Nearly half of young American voters, 46%, said they sympathize more with the Palestinians than with Israel, according to a poll published Tuesday — far more than the 27% who sided with the Jewish state. This is in stark contrast to voters overall, where the poll found 47% sympathize more with Israel and 20% with the Palestinians.
The survey of 1,016 registered voters, released Tuesday morning, was conducted by The New York Times and Siena College from Dec. 10 to 14. It has a margin of error of plus or minus 3.5 percentage points.
The poll also shows that, for the first time, young voters prefer former President Donald Trump to President Joe Biden, 49% to 43%. The Times cites the war as one explanation for the shift. Among voters ages 18 to 29, the poll found, 49% think Trump would do a better job on the Israeli-Palestinian conflict, compared to 30% who prefer Biden’s approach.
The poll included a number of other data points that showed younger voters’ diverging opinions on Israel from the electorate overall, including:
- 55% oppose providing additional economic and military support for Israel, compared to 38% overall.
- 59% don’t think Israel is seriously interested in a peaceful solution to its conflict with Palestinians, compared to 38% overall.
- 67% think Israel should stop its current military campaign, even if not all Israeli hostages have been released, compared to 44% overall.
- 74% believe Israel is not taking enough precautions to avoid civilian casualties, compared to 48% overall.
- 48% believe Israel is intentionally killing civilians, more than twice the 22% among all voters surveyed.

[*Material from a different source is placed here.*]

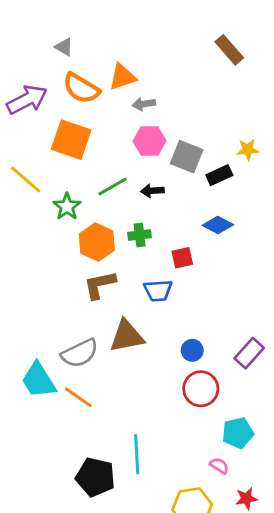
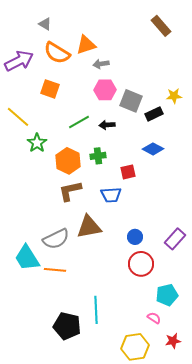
orange square: (71, 140) -> (50, 89), size x0.7
green star: (67, 206) -> (37, 143), moved
orange line: (78, 397) -> (55, 270), turned -30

The new poll joins other recent surveys that have chronicled a shift among younger voters away from generations of U.S. support for the Jewish state since its founding in 1948. A Harvard CAPS/Harris poll conducted last week found that 51% of those 18 to 24 think Israel should be “ended and given to Hamas and the Palestinians.”
The TikTok generation
Some analysts have suggested the shift is rooted in the sources young people rely on for news. The largest contingent of those 18 to 29 in the Times/Siena poll, 35%, said they consume news on social media, with 72% using TikTok.

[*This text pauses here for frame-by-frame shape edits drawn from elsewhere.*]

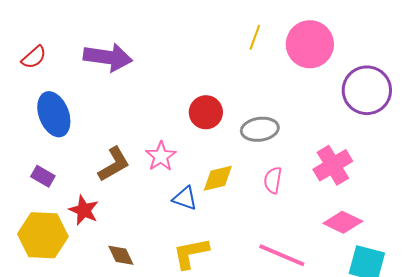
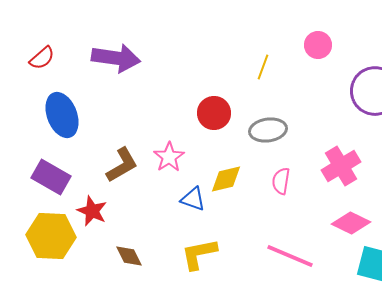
yellow line: (255, 37) -> (263, 67), moved
pink circle: (310, 44) -> (318, 45), size x0.6
purple rectangle: (43, 176) -> (51, 177), size x1.6

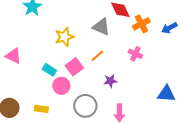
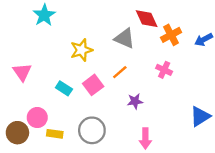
pink triangle: (13, 56) -> (22, 72), turned 30
pink circle: (61, 86) -> (37, 118), moved
blue triangle: (166, 94) -> (200, 116), turned -36
gray circle: (85, 106) -> (92, 130), moved

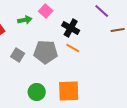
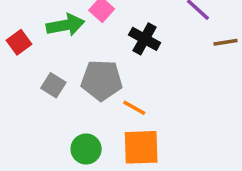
green arrow: (25, 20) -> (65, 25), size x1.5
orange line: (73, 48) -> (134, 108), moved

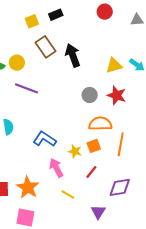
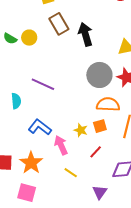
purple line: (26, 88) -> (43, 84), moved
gray circle: (90, 95) -> (99, 75), size x1.6
blue L-shape: (45, 139) -> (40, 127), moved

“Those who identify as regular users of TikTok were the most adamant in their criticism” of Israel, the Times noted, a platform where “brutal images of slain Palestinians bombard youthful eyes.”

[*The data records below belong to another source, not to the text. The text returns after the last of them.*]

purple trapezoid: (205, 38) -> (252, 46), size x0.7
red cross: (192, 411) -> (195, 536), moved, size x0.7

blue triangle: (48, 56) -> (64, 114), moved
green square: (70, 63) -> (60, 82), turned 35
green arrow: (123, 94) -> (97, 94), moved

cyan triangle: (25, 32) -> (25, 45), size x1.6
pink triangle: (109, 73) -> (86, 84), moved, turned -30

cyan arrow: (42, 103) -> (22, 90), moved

More than two-thirds of TikTok users are ages 18 to 34. On that platform, between Oct. 23 and 30, the hashtag #standwithpalestine was viewed 285 million times compared to #standwithisrael at 64 million. A study by the Humanz company, meanwhile, found 109 billion posts on TikTok and Instagram with pro-Palestinian hashtags, 15 times the 7 billion with pro-Israel ones, during a month of the war.
The Israel-Palestinian conflict is not the only Jewish topic where younger Americans diverge from older generations. A study released this month by YouGov and The Economist found that 1 in 5 young Americans believe the Holocaust is a myth, compared to 7% of Americans overall.